According to Reilly, the PSF teams collaborate with educators, researchers, psychologists, Web developers, artists, and content experts to "translate ideas into action," thus channeling children's natural attraction to media in constructive ways. "It's an ongoing dynamic in which we enlist the best minds in relevant fields to help us set goals," said Reilly, "evaluate outcomes, and hold ourselves accountable."
Reilly said PSF was founded in 2003 with the mission of identifying educational gaps for children and providing solutions based on digital learning platforms. A teacher at the Art Institute of Dallas, and later an adjunct faculty member at the International Film and Television Workshops, Reilly has been involved with media and integration across various curricula, and for American students in the fifth grade all the way up through college.
After developing Zoey's Room, Reilly said, she and Nair quickly realized that their innovative educational tool could easily be replicated for other children's demographics and educational models. Through the safe, online portal, girls can expand their horizons by engaging in science, technology, engineering and, math projects.
"We break down complex terms using metaphorical stories in an online and offline challenge that can be shared with other members," explained Reilly.

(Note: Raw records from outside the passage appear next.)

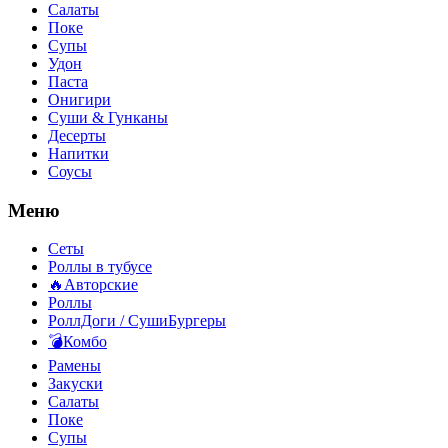
Салаты
Поке
Супы
Удон
Паста
Онигири
Суши & Гунканы
Десерты
Напитки
Соусы
Меню
Сеты
Роллы в тубусе
🔥Авторские
Роллы
РоллДоги / СушиБургеры
💣Комбо
Рамены
Закуски
Салаты
Поке
Супы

Early on, the New England Region YWCA served as the first sponsor for the project, which has since attracted partners like the Alliance of Technology and Women and the Island Institute (which provides membership for girls who live on the 15 islands situated off the coast of Maine).
"We're [also] working with the local YMCA--which helps get children in low socioeconomic classes off the streets--and we've gotten an endorsement from the entire YMCA alliance," Reilly said. "If it works here, then the program will be expanded to 19 other YMCAs across the state."
Getting children to participate in the PSF programs isn't always easy, according to Reilly, who said that providing the service to children across all economic levels can be a challenge, particularly for those who lack computers at home. "When developing the technology we really needed to design something that was not just the next 'fastest, coolest laptop,'" Reilly explained. "We wanted to create projects that didn't require $3,500 worth of software or expensive equipment."
Reilly said PSF also decided to focus less on the technology and more on creating projects that help kids step away from the technology itself in order to reiterate their learning in a real-world setting. With five years under its belt, she said the organization has been embraced by both the educational sector and students alike.
"A lot of the girls have graduated from middle school and moved into high school since starting our program," said Reilly, who, along with other adult staff members, has "removed herself" from Zoey's Room's day-to-day operations, thus paving the way for high school-age graduates of the program to continue its development and administration.
"We've created a pipeline of current members and graduates who come back to serve as peer mentors," said Reilly, "as well as those who have gone on to college and wind up coming back to be 'fab female' role models who now have careers in science, math, and engineering."
Currently, Reilly said, PSF is developing a new program known as Max's room, which will encourage middle-school-aged boys and girls to live a healthy, active lifestyle. She sees it as yet another "platform" that the firm can use to spread the message to America's youth about the value of education and healthy living through an online, collaborative environment.
"If we can create learning tools by using technology, and if we can step away from the actual technology used to do the creating," said Reilly, "then the result will be an integrated, cross-curriculum where children serve as the producers of their own learning."